I stand behind the door again, holding Comet’s torso like a nightstick.  Okay… go!  Throw open the door, hold out the canister.  That’s him!  I shake, shake, on him and he is only wiggling a little bit, what is wrong with him? 

 

His wiggling wiggling feet and his hair-sized antennae and is he experiencing “mild irritation”?  I’m not sure.  It could be anything from annoyance to agony.  Roach is fully sprinkled, looks like he’s covered with powdered toothpaste or mint-flavored cocaine.  Slam the door shut again.  Everything leaning on the ledge above the door falls on my head.

 

Sigh.  Lean over to pick up a painting and two little doodads that were balanced up above, with my hands shaking dramatically.  Hug myself across the pentagrams on my chest.  Shudder some more.  What am I doing with this Comet anyway?  Comet won’t seal the deal.

 

I should squish the roach.

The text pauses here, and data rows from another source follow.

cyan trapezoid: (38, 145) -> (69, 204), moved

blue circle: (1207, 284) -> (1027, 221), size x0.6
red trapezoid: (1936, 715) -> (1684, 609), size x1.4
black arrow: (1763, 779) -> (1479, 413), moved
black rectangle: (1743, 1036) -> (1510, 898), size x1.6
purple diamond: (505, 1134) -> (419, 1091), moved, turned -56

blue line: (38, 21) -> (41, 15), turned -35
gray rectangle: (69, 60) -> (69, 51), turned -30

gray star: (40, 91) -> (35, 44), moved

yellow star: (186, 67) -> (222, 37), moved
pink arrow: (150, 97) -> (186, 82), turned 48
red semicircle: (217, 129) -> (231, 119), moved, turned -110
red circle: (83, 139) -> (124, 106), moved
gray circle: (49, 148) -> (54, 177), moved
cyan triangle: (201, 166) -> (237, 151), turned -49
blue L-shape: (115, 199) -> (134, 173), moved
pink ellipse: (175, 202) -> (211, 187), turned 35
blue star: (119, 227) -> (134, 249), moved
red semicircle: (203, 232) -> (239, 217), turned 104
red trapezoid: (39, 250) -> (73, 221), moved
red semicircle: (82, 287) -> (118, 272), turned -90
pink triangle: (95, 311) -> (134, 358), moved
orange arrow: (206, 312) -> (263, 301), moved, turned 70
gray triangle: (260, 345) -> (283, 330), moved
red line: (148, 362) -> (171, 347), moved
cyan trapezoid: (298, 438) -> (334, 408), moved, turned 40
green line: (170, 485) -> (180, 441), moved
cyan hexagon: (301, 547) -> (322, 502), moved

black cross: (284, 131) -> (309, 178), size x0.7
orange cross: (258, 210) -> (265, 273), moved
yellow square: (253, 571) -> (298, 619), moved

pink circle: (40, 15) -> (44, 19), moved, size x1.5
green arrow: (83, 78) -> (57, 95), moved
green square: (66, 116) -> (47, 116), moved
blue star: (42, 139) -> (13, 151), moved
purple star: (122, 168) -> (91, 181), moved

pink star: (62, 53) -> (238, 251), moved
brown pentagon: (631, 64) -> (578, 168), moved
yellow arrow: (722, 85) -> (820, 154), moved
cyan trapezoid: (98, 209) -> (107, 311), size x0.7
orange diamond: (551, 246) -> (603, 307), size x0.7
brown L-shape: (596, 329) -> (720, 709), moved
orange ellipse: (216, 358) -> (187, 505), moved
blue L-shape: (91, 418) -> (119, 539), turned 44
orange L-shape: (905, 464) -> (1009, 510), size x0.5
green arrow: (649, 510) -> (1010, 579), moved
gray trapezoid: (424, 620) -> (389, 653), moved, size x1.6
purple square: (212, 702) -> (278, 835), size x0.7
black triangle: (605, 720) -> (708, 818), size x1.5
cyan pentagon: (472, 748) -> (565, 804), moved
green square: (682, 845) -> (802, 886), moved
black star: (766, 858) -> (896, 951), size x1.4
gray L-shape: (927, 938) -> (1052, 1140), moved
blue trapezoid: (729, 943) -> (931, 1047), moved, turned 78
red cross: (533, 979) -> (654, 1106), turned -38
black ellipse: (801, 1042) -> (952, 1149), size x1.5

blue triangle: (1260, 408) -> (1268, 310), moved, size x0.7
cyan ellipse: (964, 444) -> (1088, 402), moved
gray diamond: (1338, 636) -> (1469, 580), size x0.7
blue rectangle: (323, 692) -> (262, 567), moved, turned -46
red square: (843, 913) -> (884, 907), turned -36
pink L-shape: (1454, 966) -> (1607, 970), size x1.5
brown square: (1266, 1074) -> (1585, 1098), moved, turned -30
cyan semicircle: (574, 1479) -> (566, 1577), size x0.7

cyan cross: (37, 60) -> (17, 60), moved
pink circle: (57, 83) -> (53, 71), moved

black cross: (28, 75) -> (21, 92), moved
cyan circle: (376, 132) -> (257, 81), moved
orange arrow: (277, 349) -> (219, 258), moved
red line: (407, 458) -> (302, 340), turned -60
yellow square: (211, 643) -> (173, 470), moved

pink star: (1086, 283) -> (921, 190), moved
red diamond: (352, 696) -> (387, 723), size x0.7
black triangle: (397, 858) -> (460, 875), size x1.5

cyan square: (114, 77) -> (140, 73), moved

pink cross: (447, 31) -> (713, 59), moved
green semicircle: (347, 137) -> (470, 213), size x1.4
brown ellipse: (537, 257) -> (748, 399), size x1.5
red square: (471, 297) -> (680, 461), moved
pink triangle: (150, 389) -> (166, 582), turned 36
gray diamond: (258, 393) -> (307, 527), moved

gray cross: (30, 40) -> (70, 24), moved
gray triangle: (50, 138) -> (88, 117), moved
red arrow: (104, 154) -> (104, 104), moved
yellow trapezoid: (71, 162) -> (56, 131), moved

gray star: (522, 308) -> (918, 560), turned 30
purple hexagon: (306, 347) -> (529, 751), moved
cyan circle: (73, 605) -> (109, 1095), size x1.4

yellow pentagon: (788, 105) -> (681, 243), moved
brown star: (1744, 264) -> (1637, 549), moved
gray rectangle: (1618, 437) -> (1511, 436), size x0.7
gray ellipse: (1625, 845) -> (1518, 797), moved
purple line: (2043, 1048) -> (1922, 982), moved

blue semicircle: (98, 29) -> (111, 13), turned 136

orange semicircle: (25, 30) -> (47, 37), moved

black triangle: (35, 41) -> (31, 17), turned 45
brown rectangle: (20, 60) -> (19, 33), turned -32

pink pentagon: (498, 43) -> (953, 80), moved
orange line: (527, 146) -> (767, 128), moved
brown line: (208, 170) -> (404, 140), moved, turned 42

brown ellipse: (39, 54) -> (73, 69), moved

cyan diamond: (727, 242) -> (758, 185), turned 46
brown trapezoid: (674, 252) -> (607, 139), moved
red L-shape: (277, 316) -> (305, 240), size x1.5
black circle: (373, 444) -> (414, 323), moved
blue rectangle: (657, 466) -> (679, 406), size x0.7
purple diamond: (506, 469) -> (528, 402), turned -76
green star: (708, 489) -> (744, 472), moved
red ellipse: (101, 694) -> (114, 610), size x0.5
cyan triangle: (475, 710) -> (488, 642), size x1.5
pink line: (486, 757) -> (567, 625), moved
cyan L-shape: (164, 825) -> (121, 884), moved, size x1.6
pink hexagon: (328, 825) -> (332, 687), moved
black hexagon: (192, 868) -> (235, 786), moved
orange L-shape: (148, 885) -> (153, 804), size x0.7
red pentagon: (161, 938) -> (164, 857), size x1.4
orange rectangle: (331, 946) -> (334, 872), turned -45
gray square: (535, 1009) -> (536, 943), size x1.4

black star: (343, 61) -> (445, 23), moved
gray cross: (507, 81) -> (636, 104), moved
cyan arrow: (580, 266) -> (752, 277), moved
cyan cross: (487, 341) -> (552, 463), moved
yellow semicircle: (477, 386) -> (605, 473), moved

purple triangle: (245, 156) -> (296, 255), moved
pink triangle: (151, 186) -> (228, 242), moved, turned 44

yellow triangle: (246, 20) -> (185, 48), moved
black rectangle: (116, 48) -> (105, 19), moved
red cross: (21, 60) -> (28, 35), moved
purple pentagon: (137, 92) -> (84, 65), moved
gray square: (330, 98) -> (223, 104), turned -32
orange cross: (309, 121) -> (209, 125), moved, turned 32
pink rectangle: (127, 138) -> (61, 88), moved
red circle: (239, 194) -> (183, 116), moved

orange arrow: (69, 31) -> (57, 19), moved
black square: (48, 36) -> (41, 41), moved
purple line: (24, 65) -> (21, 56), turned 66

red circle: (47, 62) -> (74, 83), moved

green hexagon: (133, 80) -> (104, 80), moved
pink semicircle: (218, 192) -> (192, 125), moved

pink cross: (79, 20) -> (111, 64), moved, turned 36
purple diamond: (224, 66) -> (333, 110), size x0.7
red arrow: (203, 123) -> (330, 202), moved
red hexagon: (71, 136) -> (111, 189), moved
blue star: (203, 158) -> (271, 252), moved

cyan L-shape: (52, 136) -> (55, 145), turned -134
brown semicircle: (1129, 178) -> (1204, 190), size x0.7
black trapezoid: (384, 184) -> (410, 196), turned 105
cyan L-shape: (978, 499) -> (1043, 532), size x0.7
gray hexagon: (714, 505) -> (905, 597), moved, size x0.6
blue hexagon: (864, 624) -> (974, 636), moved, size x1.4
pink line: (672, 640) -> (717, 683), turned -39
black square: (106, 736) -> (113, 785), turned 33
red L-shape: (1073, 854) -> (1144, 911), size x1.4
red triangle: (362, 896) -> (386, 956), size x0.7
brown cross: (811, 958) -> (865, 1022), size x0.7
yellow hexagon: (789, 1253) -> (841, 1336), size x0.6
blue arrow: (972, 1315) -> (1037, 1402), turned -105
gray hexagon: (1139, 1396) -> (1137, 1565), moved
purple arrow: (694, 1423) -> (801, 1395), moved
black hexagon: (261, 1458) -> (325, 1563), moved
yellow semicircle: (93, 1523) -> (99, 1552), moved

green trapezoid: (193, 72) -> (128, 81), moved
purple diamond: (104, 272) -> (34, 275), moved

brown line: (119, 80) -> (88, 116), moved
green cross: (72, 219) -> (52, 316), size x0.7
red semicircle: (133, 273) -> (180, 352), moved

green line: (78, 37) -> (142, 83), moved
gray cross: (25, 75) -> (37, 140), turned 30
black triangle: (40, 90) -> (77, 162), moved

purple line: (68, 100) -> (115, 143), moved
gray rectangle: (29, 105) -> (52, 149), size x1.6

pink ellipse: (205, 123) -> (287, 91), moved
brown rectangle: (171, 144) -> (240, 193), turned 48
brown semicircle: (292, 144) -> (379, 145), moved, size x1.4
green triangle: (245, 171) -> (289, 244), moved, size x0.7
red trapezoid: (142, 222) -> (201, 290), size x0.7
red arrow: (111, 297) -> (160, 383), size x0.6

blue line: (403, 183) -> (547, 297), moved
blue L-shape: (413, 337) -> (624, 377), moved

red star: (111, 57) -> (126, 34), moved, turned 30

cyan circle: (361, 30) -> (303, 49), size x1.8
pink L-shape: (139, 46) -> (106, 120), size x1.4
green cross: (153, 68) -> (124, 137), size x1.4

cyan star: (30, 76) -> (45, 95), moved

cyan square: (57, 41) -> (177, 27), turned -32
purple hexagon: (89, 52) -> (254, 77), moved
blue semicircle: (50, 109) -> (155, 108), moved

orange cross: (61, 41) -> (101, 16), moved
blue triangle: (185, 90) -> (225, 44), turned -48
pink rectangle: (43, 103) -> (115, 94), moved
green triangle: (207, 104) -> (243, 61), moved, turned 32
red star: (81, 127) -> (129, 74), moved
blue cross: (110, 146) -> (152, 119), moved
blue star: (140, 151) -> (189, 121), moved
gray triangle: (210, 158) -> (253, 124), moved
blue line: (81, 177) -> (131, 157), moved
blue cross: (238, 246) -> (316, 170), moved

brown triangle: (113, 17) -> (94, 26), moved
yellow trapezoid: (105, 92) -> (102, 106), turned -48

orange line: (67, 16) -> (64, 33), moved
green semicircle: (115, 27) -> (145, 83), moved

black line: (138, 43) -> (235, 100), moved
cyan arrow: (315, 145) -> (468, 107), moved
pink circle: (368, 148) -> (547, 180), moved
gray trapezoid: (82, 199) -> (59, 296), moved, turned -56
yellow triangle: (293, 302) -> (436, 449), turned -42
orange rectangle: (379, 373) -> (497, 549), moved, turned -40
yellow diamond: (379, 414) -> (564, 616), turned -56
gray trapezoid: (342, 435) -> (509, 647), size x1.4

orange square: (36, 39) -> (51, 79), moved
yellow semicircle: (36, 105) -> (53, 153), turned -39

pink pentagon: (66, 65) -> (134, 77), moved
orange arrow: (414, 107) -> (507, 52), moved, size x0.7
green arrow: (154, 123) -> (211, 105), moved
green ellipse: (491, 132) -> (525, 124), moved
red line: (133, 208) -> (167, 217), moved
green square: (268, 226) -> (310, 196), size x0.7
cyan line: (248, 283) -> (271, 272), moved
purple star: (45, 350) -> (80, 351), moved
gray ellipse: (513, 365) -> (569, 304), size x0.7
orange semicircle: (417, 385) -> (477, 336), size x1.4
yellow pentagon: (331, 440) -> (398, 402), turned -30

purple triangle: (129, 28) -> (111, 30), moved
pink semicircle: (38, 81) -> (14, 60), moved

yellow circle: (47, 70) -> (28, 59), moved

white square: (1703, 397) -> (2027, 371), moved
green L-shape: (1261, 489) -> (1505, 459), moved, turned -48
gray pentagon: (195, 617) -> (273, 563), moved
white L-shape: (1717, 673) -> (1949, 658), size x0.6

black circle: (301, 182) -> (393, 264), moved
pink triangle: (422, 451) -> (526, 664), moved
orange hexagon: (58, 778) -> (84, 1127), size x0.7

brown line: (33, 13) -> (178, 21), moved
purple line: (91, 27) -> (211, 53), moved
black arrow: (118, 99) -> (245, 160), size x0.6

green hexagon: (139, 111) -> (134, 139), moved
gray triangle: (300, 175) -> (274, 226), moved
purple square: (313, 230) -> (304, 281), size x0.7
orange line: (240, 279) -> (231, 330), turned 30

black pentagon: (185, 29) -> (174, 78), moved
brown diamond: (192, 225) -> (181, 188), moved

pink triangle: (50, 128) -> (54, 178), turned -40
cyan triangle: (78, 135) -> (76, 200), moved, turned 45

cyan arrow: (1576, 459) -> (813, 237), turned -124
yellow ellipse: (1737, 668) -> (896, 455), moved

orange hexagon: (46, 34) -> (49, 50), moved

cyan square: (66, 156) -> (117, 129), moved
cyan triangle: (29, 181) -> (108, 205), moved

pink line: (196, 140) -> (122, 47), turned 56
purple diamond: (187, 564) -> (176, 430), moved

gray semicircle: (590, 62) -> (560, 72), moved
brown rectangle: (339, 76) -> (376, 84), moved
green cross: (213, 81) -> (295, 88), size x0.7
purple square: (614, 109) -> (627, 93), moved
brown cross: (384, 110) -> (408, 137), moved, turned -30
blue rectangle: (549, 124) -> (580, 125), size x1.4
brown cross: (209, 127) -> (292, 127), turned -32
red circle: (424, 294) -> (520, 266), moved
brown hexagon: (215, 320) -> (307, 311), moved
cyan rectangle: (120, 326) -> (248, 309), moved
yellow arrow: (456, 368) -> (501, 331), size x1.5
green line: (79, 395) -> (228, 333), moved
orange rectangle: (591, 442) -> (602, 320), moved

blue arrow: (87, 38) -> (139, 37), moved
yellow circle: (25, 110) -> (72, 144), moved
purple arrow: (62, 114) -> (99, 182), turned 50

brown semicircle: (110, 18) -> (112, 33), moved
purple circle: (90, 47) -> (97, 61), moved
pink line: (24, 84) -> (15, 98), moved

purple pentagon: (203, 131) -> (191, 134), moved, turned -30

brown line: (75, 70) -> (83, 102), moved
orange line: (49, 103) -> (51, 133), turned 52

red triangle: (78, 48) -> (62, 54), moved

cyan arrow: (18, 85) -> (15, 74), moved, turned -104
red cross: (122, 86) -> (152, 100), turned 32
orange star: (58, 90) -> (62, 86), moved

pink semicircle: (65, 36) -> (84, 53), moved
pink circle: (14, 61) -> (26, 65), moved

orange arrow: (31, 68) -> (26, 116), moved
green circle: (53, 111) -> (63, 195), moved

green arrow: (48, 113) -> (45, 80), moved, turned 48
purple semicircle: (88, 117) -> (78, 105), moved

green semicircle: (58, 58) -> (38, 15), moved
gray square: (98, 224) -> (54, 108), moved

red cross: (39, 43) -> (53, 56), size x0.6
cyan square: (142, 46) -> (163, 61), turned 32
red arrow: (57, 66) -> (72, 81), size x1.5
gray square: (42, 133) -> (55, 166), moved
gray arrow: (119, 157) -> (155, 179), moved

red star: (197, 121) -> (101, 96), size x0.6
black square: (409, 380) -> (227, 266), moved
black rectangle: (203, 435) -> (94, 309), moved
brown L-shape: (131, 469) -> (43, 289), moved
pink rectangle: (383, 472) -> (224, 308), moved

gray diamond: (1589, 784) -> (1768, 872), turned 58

I should smash him.  No, I can’t possibly smash this bug.  It is too huge.  His thick date-shaped body is the scariest four inches square I’ve ever seen and if I squished him, which I should do, it would not be like neatly flattening a measly ant or a popping a bitty gnat or folding down a spider, it would be a juicy event– like crushing a big grape with your bare feet, it would go everywhere.  Instead of grape juice, it’s cockroach cocktail.

 

I can’t squish him, but what else can I do?  I could call for reinforcements.  Am I the sort of person who has to call for reinforcements when faced with the orange level?  My God, I am wearing a satanic t-shirt.  And I am one hundred times the size of the problem. 

 

Yes, I am that sort of person.  I go sit on the couch.  Get book of phone numbers.  Get phone.  Look at numbers of men I know.  Realize this is sexist, but truly none of the women I know will kill for me.  My two men friends who might go for it are already at work.  I don’t think they will be interested. 

 

My neighbors are gone for the day.  And I’ve never asked them to kill a bug for me.  We’re nodding neighbors, sitting on the porch neighbors, not crisis-intervention neighbors. I could call maintenance.  They usually show up within a day or two.  I could leave the shower running for twenty-four hours.  I don’t pay for that water anyhow.

 

Clearly, I could call my ex-boyfriend.  Calling him would signal my defeat as a feminist, my reliance on him emotionally despite the fact that that I hate him, and I love him, and I’m completely indifferent to him.  Or maybe it means I’m liberated enough to outsource my problem, and not sit on the couch for another hour letting to the shower run.  I call the ex.  He answers, listens, and agrees to come over.

 

While I wait for him, I write out a check for $20 so that I won’t have to thank him with sexual favors, and write neatly in the memo area, “nasty bug killing fee.”  I write his full name, all three pieces, which helps fill the time as the shower runs and runs.  I chew on the pen that I used to write the check…. 

 

He knocks!  I jump up and let him in.

 

“It’s in there,” I say.  Although my ex is a foot taller than Woody Allen, 25% less funny, and 80% less Jewish, this still is still too “Annie Hall” for me.  I hope he doesn’t have a new lady friend back at his house.  He bravely heads into the bathroom.  I run back to the couch and pull my knees to my chest.

 

A few long moments later, he emerges.  “It’s so big and scary!” he shrieks in falsetto, huddling against my closet door.

 

I frown.

 

“No, I got it.  He’s all gone.  But I had to hit him twice.  What was that crap all over him?”

 

“Oh.  Comet,” I say.  Maybe if you’re suddenly and deliberately attacked by a cockroach, you’ll just calmly step out of the bathroom and put on your robe.  Maybe you’ll grab a sneaker and whack it without a second thought.  If this is the case, I can only tell you: you may be missing out.